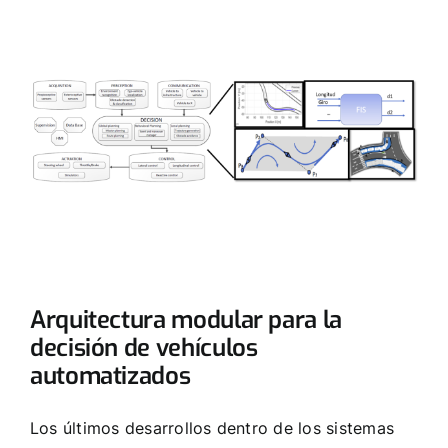
Arquitectura modular para la
decisión de vehículos
automatizados
Los últimos desarrollos dentro de los sistemas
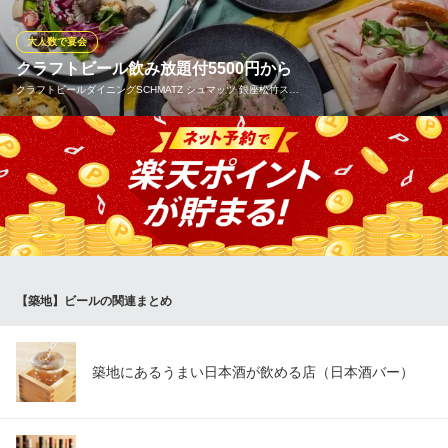
メキシコといった暑い国ならではのキレのあるライトビールを中
心にラインナップ。スパイシーなお料理と相性抜群です♪
大人数で宴会
クラフトビール飲み放題付5500円から
スリスティ
クラフトビールダイニングSCHMATZ シュマッツ 銀座松竹ス…
アジアン創作料理
地下鉄有楽町線新富町駅 徒歩1分
東京都中央区明石町1-1 東和明石ビルB1
【飲み放題の付いたお得なコース】 ドイツ直輸入のクラフトビー
ル、ドイツワインやサワー、ハイボール、ソフトドリンクなど約4
0種類からお楽しみ下さい！広い 【最大140名様まで対応可能】
吹き抜けで広々とした店内では大人数様でのご利用が可能！10名
様や30名様、50名様などでのご利用もお待ちしております！
クラフトビールダイニングSCHMATZ シュマッツ 銀座松竹
【築地】ビールの関連まとめ
スクエア
ドイツビール＆料理
地下鉄日比谷線東銀座駅 徒歩3分
東京都中央区築地1-13-1 2F
築地にあるうまい日本酒が飲める店（日本酒バー）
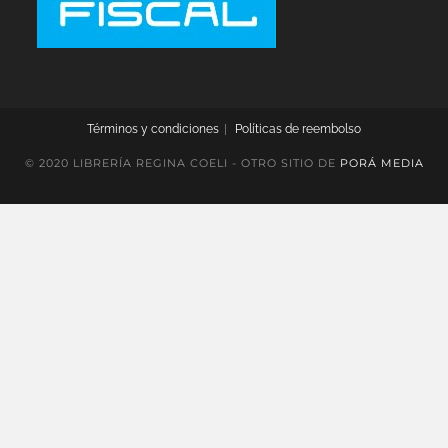
Términos y condiciones
Políticas de reembolso
© 2020 LIBRERÍA REGINA COELI - OTRO SITIO DE
PORÁ MEDIA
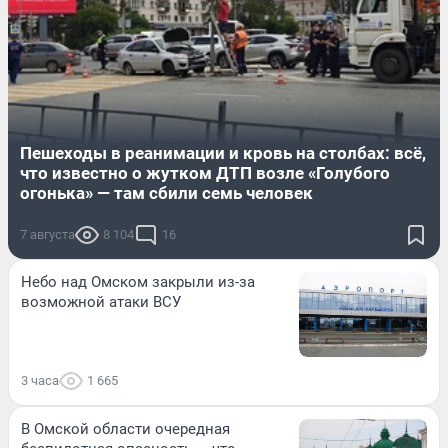
Пешеходы в реанимации и кровь на столбах: всё,
что известно о жутком ДТП возле «Голубого
огонька» — там сбили семь человек
7 августа
8 104
16
Небо над Омском закрыли из-за
возможной атаки ВСУ
3 часа
1 665
В Омской области очередная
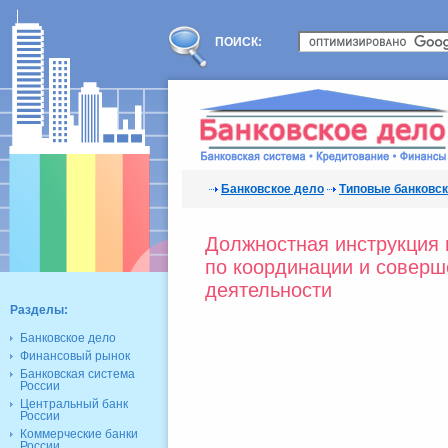
ПОИСК:
Банковское дело
Типовые банковс
Должностная инструкция 
по координации и соверш
деятельности
Разделы:
Банковское дело
Финансовый рынок
Банковская система
России
Центральный банк
России
Коммерческие банки
России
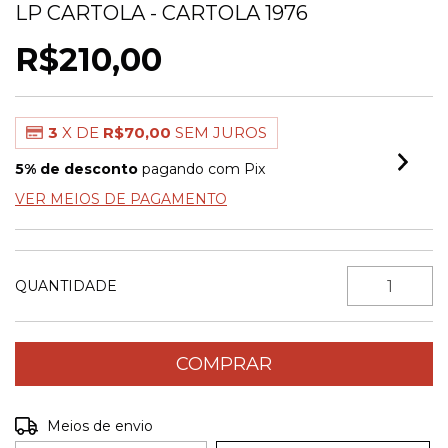
LP CARTOLA - CARTOLA 1976
R$210,00
3
X DE
R$70,00
SEM JUROS
5% de desconto
pagando com Pix
VER MEIOS DE PAGAMENTO
QUANTIDADE
Entregas para o CEP:
ALTERAR CEP
Meios de envio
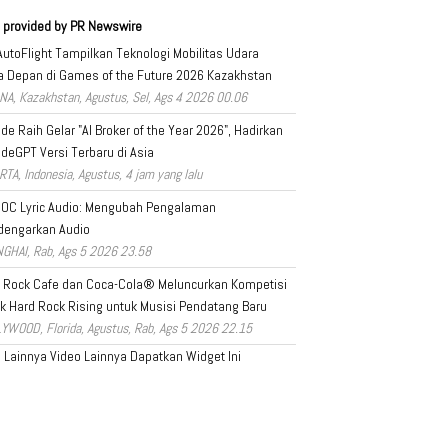
 provided by PR Newswire
AutoFlight Tampilkan Teknologi Mobilitas Udara
 Depan di Games of the Future 2026 Kazakhstan
NA, Kazakhstan, Agustus, Sel, Ags 4 2026 00.06
ade Raih Gelar "AI Broker of the Year 2026", Hadirkan
adeGPT Versi Terbaru di Asia
RTA, Indonesia, Agustus, 4 jam yang lalu
OC Lyric Audio: Mengubah Pengalaman
dengarkan Audio
GHAI, Rab, Ags 5 2026 23.58
 Rock Cafe dan Coca-Cola® Meluncurkan Kompetisi
k Hard Rock Rising untuk Musisi Pendatang Baru
YWOOD, Florida, Agustus, Rab, Ags 5 2026 22.15
a Lainnya
Video Lainnya
Dapatkan Widget Ini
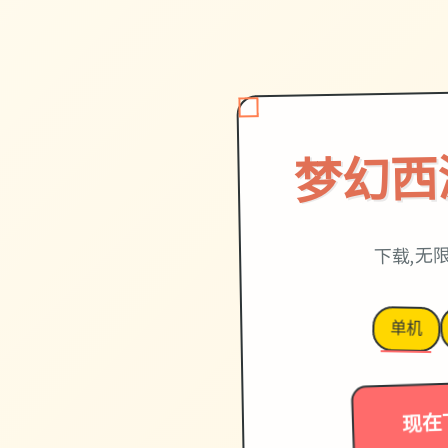
梦幻西
下载,无
单机
现在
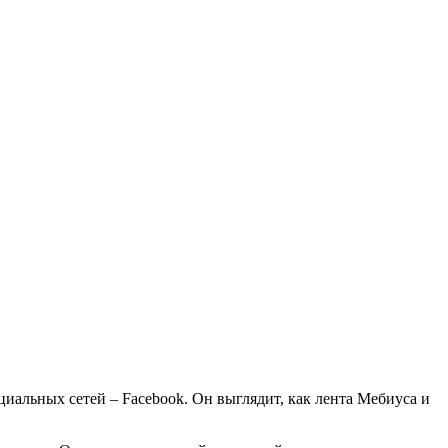
иальных сетей – Facebook. Он выглядит, как лента Мебиуса и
------------------------------------------------------------
▸ Your task
Transcribe the full listing above exactly as it stands, minus the pictures.

▸ Answer to the exercise
Arquitectura modular para la
decisión de vehículos
automatizados
Los últimos desarrollos dentro de los sistemas
メキシコといった暑い国ならではのキレのあるライトビールを中
心にラインナップ。スパイシーなお料理と相性抜群です♪
大人数で宴会
クラフトビール飲み放題付5500円から
スリスティ
クラフトビールダイニングSCHMATZ シュマッツ 銀座松竹ス…
アジアン創作料理
地下鉄有楽町線新富町駅 徒歩1分
東京都中央区明石町1-1 東和明石ビルB1
【飲み放題の付いたお得なコース】 ドイツ直輸入のクラフトビー
ル、ドイツワインやサワー、ハイボール、ソフトドリンクなど約4
0種類からお楽しみ下さい！広い 【最大140名様まで対応可能】
吹き抜けで広々とした店内では大人数様でのご利用が可能！10名
様や30名様、50名様などでのご利用もお待ちしております！
クラフトビールダイニングSCHMATZ シュマッツ 銀座松竹
【築地】ビールの関連まとめ
スクエア
ドイツビール＆料理
地下鉄日比谷線東銀座駅 徒歩3分
東京都中央区築地1-13-1 2F
築地にあるうまい日本酒が飲める店（日本酒バー）
Términos y condiciones
Políticas de reembolso
© 2020 LIBRERÍA REGINA COELI - OTRO SITIO DE
PORÁ MEDIA
Пешеходы в реанимации и кровь на столбах: всё,
что известно о жутком ДТП возле «Голубого
огонька» — там сбили семь человек
7 августа
8 104
16
Небо над Омском закрыли из-за
возможной атаки ВСУ
3 часа
1 665
В Омской области очередная
ПОИСК:
Банковское дело
Типовые банковс
Должностная инструкция 
по координации и соверш
деятельности
Разделы:
Банковское дело
Финансовый рынок
Банковская система
России
Центральный банк
России
Коммерческие банки
России
LP CARTOLA - CARTOLA 1976
R$210,00
3
X DE
R$70,00
SEM JUROS
5% de desconto
pagando com Pix
VER MEIOS DE PAGAMENTO
QUANTIDADE
Entregas para o CEP:
ALTERAR CEP
Meios de envio
 provided by PR Newswire
AutoFlight Tampilkan Teknologi Mobilitas Udara
 Depan di Games of the Future 2026 Kazakhstan
NA, Kazakhstan, Agustus, Sel, Ags 4 2026 00.06
ade Raih Gelar "AI Broker of the Year 2026", Hadirkan
adeGPT Versi Terbaru di Asia
RTA, Indonesia, Agustus, 4 jam yang lalu
OC Lyric Audio: Mengubah Pengalaman
dengarkan Audio
GHAI, Rab, Ags 5 2026 23.58
 Rock Cafe dan Coca-Cola® Meluncurkan Kompetisi
k Hard Rock Rising untuk Musisi Pendatang Baru
YWOOD, Florida, Agustus, Rab, Ags 5 2026 22.15
a Lainnya
Video Lainnya
Dapatkan Widget Ini
梦幻西
下载,无
单机
现在
иальных сетей – Facebook. Он выглядит, как лента Мебиуса и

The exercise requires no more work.